201502394/1/A2.
Datum uitspraak: 23 september 2015
AFDELING
BESTUURSRECHTSPRAAK
Uitspraak op het hoger beroep van:
[appellant], wonend te [woonplaats],
tegen de uitspraak van de rechtbank Amsterdam van 10 februari 2015 in zaak nr. 14/3693 in het geding tussen:
[appellant]
en
de Belastingdienst/Toeslagen.
Procesverloop
Bij besluit van 1 november 2013 heeft de Belastingdienst/Toeslagen de aan [appellant] toegekende huurtoeslag over 2010 op nihil gesteld en € 2.461,00 aan te veel betaalde voorschotten van hem teruggevorderd.
Bij besluit van 11 april 2014, aangevuld op 6 mei 2014 (hierna tezamen: het besluit van 6 mei 2014) heeft de Belastingdienst/Toeslagen het door [appellant] daartegen gemaakte bezwaar gegrond verklaard voor zover het de periode 1 augustus 2010 tot en met 31 december 2010 betreft en voor die periode alsnog huurtoeslag toegekend. Voor het overige heeft de Belastingdienst/Toeslagen het door [appellant] gemaakte bezwaar ongegrond verklaard.
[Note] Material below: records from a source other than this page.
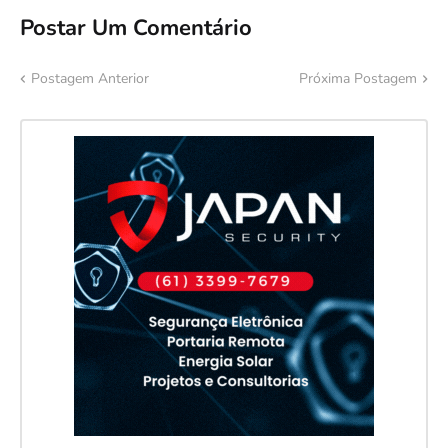
Postar Um Comentário
Postagem Anterior
Próxima Postagem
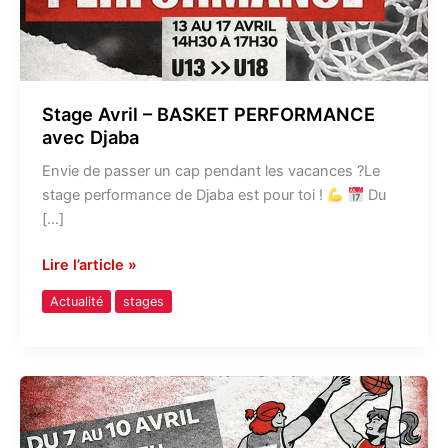
Stage Avril – BASKET PERFORMANCE
avec Djaba
Envie de passer un cap pendant les vacances ?Le
stage performance de Djaba est pour toi !
Du
[…]
Lire l’article »
Actualité
stages
STAGE
Avril
MULTI-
Bij uitspraak van 10 februari 2015 heeft de rechtbank het door [appellant] daartegen ingestelde beroep ongegrond verklaard. Deze uitspraak is aangehecht.
Tegen deze uitspraak heeft [appellant] hoger beroep ingesteld.
De Belastingdienst/Toeslagen heeft een verweerschrift ingediend.
De zaak is door een meervoudige kamer van de Afdeling verwezen naar een enkelvoudige.
De Afdeling heeft de zaak ter zitting behandeld op 4 september 2015, waar [appellant], bijgestaan door [gemachtigde], en de Belastingdienst/Toeslagen, vertegenwoordigd door drs. J.G.C. van de Werken, werkzaam bij de dienst, zijn verschenen.
Overwegingen
1. Ingevolge artikel 1a, eerste lid, van de Wet op de huurtoeslag (hierna: Wht), zoals deze luidde ten tijde van belang, is op deze wet de Algemene wet inkomensafhankelijke regelingen (hierna: Awir), met uitzondering van artikel 6, eerste en tweede lid, van toepassing.
Ingevolge artikel 7, eerste lid, is het recht op en de hoogte van de huurtoeslag afhankelijk van de draagkracht, waaronder begrepen het vermogen, van de huurder, diens partner en de medebewoners.
Ingevolge artikel 9, eerste lid, wordt een huurtoeslag slechts toegekend
a. als de huurder, diens partner alsmede degenen die medebewoner van de woning zijn, op het adres van die woning zijn ingeschreven in de gemeentelijke basisadministratie persoonsgegevens (thans: basisregistratie personen; hierna: GBA);
b. als op dat adres geen andere personen staan ingeschreven in de GBA, behoudens eventueel een onderhuurder en personen die behoren tot diens huishouden.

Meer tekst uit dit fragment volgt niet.